To be able to grow as a company at Regork, we (the marketing team) believe it is important to assess where we are at holistically. We have used data analysis to compile our monthly sales revenue from each month as well as to determine what our best promotional campaigns have been. What we have found is that we don’t have to reinvent the wheel. Our analyses have shown us that we should be able to meet our ultimate goal of maximizing profits and increasing sales revenue by simply answering our two research questions below:
Research Question 1: Which Promotional Campaigns led
to the most sales and transactions?
Research Question 2: How can we utilize these
Promotional Campaigns to maximize profit?
By assessing our top-selling products and cross-referencing the products that sell the best without promotions, we are able to work on key strategies to maximize sales for the products that are typically not in promotions (i.e. soft drinks).
Packages
library(dplyr) # manipulating and transforming data
library(stringr) # text manipulation
library(tidyverse) # tidying data and working with other R packages
library(lubridate) # working with dates and times
library(tidyr) # tidying or cleaning up messy data
library(RColorBrewer) # allows different color palettes for visuals
library(ggplot2) # data visualization
library(gt) # creates more aesthetically pleasing tables
library(completejourney) # grocery store shopping transactions data
Data Frames Created
transacts<-get_transactions()
promos<-get_promotions()
demo<-demographics
cd<-campaign_descriptions
camp<-campaigns
coup<-coupons
cr<-coupon_redemptions
prods<-products
As mentioned, we first wanted to look at where we may have gaps. We looked at the historical data and saw the amount of sales per month for the whole year. We also looked at our top selling products (we will compare these later). Lastly, we wanted to see what our best marketing campaigns were in terms of transactions and sales value. Coincidentally, they were both the same. See below!
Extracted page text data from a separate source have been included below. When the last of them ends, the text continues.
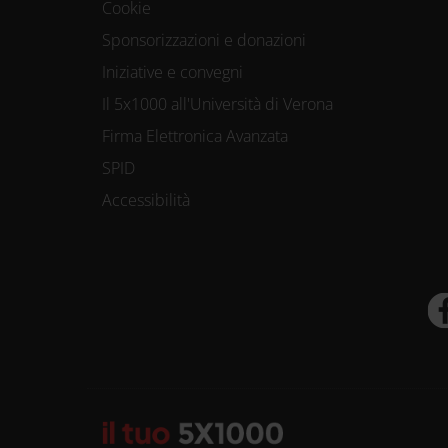
Cookie
Sponsorizzazioni e donazioni
Iniziative e convegni
Il 5x1000 all'Università di Verona
Firma Elettronica Avanzata
SPID
Accessibilità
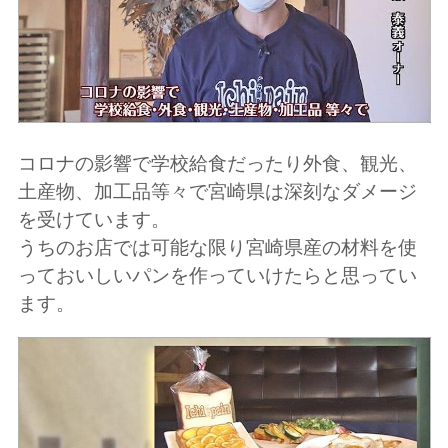
コロナの影響で学校給食だったり外食、観光、
土産物、加工品等々で宮崎県は深刻なダメージ
を受けています。
うちのお店では可能な限り宮崎県産の材料を使
っておいしいパンを作っていけたらと思ってい
ます。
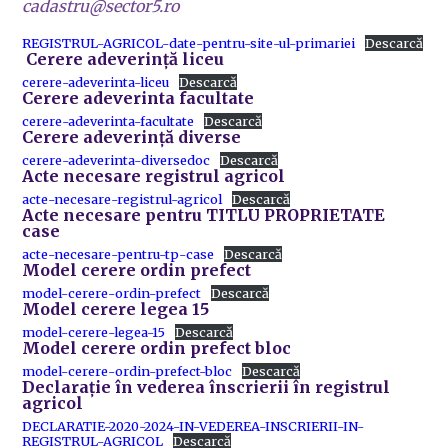
cadastru@sector5.ro
REGISTRUL-AGRICOL-date-pentru-site-ul-primariei
Descarcă
Cerere adeverință liceu
cerere-adeverinta-liceu
Descarcă
Cerere adeverinta facultate
cerere-adeverinta-facultate
Descarcă
Cerere adeverință diverse
cerere-adeverinta-diversedoc
Descarcă
Acte necesare registrul agricol
acte-necesare-registrul-agricol
Descarcă
Acte necesare pentru TITLU PROPRIETATE
case
acte-necesare-pentru-tp-case
Descarcă
Model cerere ordin prefect
model-cerere-ordin-prefect
Descarcă
Model cerere legea 15
model-cerere-legea-15
Descarcă
Model cerere ordin prefect bloc
model-cerere-ordin-prefect-bloc
Descarcă
Declarație în vederea înscrierii în registrul
agricol
DECLARATIE-2020-2024-IN-VEDEREA-INSCRIERII-IN-
REGISTRUL-AGRICOL
Descarcă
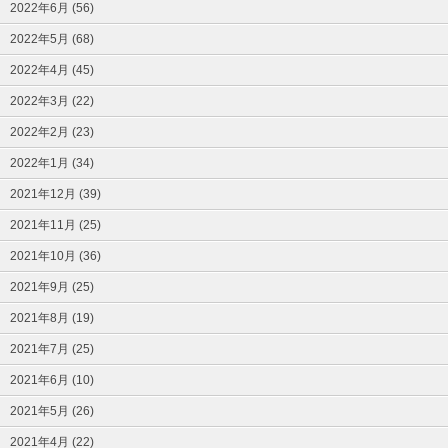
2022年6月 (56)
2022年5月 (68)
2022年4月 (45)
2022年3月 (22)
2022年2月 (23)
2022年1月 (34)
2021年12月 (39)
2021年11月 (25)
2021年10月 (36)
2021年9月 (25)
2021年8月 (19)
2021年7月 (25)
2021年6月 (10)
2021年5月 (26)
2021年4月 (22)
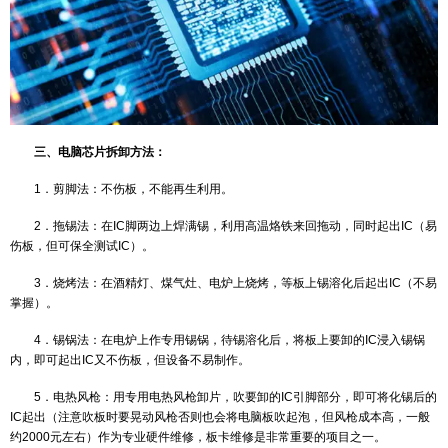
5.用微机万用编程器（ALL－03／07）（EXPRO－80／100等）
ICTEST软件测试IC。
三、电脑芯片拆卸方法：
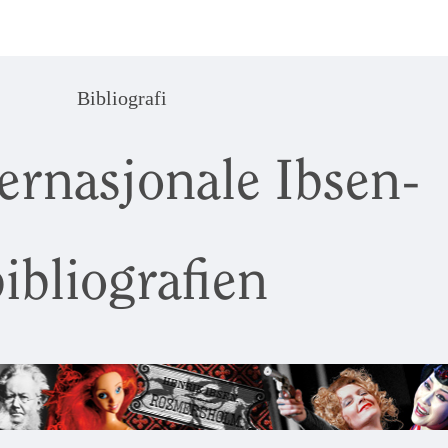
Bibliografi
ernasjonale Ibsen-
ibliografien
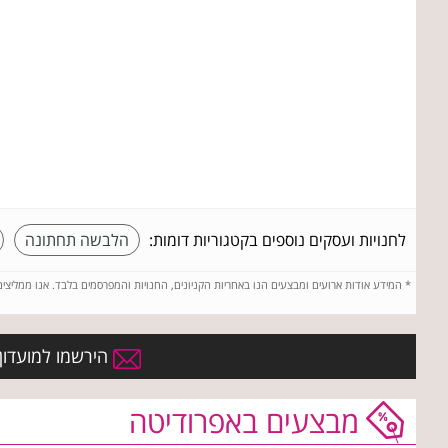
לחנויות ועסקים נוספים בקטגוריות דומות:
הלבשה תחתונה
*
המידע אודות ארועים ומבצעים הנו באחריות הקניונים, החנויות והמפרסמים בלבד. אנו ממליצי
הירשמו למועדון 
מבצעים באפרודיטה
sales_by_month <- transacts%>%
mutate(month = month(transaction_timestamp, label = TRUE))%>%
group_by(month)%>%
summarize(total_sales = sum(sales_value, na.rm = TRUE), .groups = "drop")%>%
arrange(month)
ggplot(sales_by_month, aes(x = month, y = total_sales, group = 1)) +
geom_line(size = 1) +
geom_point(size = 2) +
labs(title = "Regork Total Sales by Month (2017)",
x = "Month",
y = "Total Sales") +
theme_minimal()
Looking at this chart, February and
September stand out as opportunities for us to pull
some resources into bolstering these sales months.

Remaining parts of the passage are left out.